[[ Dataset content open ]]

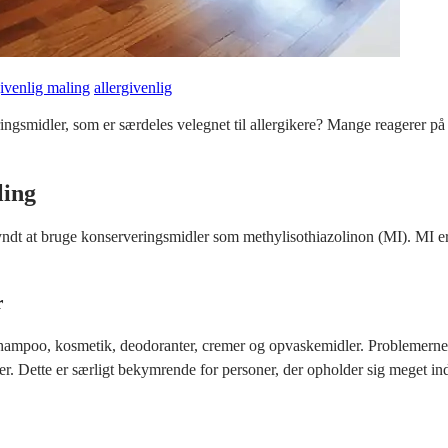
givenlig maling
allergivenlig
gsmidler, som er særdeles velegnet til allergikere? Mange reagerer på k
ling
yndt at bruge konserveringsmidler som methylisothiazolinon (MI). MI er 
r
shampoo, kosmetik, deodoranter, cremer og opvaskemidler. Problemerne
oner. Dette er særligt bekymrende for personer, der opholder sig meget in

[[ Dataset content closed ]]

• About this task: Write the records above out again word for word, skipping each picture.

• Your solution:
givenlig maling
allergivenlig
gsmidler, som er særdeles velegnet til allergikere? Mange reagerer på k
ling
yndt at bruge konserveringsmidler som methylisothiazolinon (MI). MI er 
r
shampoo, kosmetik, deodoranter, cremer og opvaskemidler. Problemerne
oner. Dette er særligt bekymrende for personer, der opholder sig meget in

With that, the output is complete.